Debt consolidation loans are used to pay your multiple debts faster and easier. When you are ready to apply for a consolidation loan, there are certain things you have to know about the whole process of choosing the right type for you and your budget.
What is the debt consolidation interest rate?
This is one of the most important deciding factors, as it will affect your payment for the debt. The higher the rate, the more you will pay for the loan. If you have a negative past record when it comes to your payments, you may not be able to qualify for a low interest rate loan.
Do you qualify for a debt consolidation loan?
If you are way behind with your payments, your credit record may have definitely gotten a bit bad for taking out a loan to consolidate the debts. Unfortunately, if your application is not accepted, you will have to ask them to reconsider and, if this won’t work, to look for new options to get out of your debts.
What is the period of repayment?
You will have monthly payments and your repayment period can be set farther away, so that you can pay your debt more easily. Check the repayment terms offered before choosing between loan consolidation offers and see what works best for you. A too stretched out loan will make your monthly payments smaller, but interest will accumulate over time, so you will pay longer in the end. Consider this carefully.
4 types of debt consolidation loan
1. Home equity loans – this is a loan that you can get by using the equity in your home as collateral. You must have quite a high amount of equity in your house and a relatively good credit record to qualify for a loan.
2. Credit card balance transfer – with this, you can transfer your multiple card balances onto a single card with a low interest rate. If you choose this, make sure you know when the rate expires and ensure you have a credit card with enough limit to hold up your debts.

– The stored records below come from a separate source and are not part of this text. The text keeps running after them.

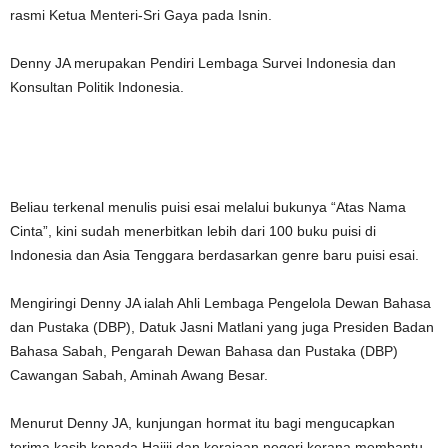
rasmi Ketua Menteri-Sri Gaya pada Isnin.
Denny JA merupakan Pendiri Lembaga Survei Indonesia dan
Konsultan Politik Indonesia.
Beliau terkenal menulis puisi esai melalui bukunya “Atas Nama
Cinta”, kini sudah menerbitkan lebih dari 100 buku puisi di
Indonesia dan Asia Tenggara berdasarkan genre baru puisi esai.
Mengiringi Denny JA ialah Ahli Lembaga Pengelola Dewan Bahasa
dan Pustaka (DBP), Datuk Jasni Matlani yang juga Presiden Badan
Bahasa Sabah, Pengarah Dewan Bahasa dan Pustaka (DBP)
Cawangan Sabah, Aminah Awang Besar.
Menurut Denny JA, kunjungan hormat itu bagi mengucapkan
terima kasih kepada Hajiji dan kerajaan negeri kerana membantu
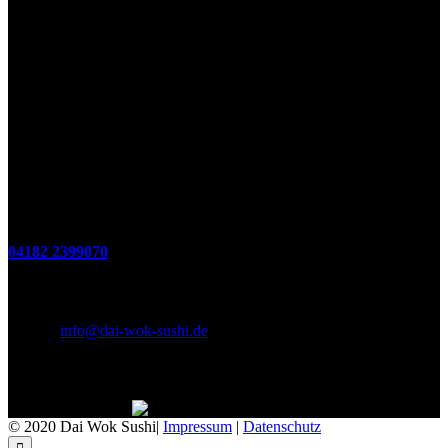
Di. - Sa.: 17.00 - 21.00 Uhr
So.: 12.00 - 21.00 Uhr
Öffnungszeiten
(zum Mitnehmen u. Im Haus)
Di. - Fr : 12:00 bis 15:00 Uhr 17:00 bis 21:00 Uhr
Sa. 17:00 bis 21:00 Uhr
So. 12:00 bis 21:00 Uhr
Montags Ruhetag
Telefon
04182 2399070
E-Mail & Social Media
E-Mail:
info@dai-wok-sushi.de
Like Us On Facebook
© 2020 Dai Wok Sushi|
Impressum
|
Datenschutz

3. Personal loan – this can be used as a consolidation loan if you are able to borrow a big enough amount of money. It will have fixed payments over time and, once your application is approved, you can use it as a consolidation loan.
4. Debt consolidation loans – this option is offered by banks with the specific reason of uniting your debts into one single payment.
Loan offers and debt consolidation options may vary greatly, so make sure you talk it through with a financial consultant if you don’t know how to choose on your own.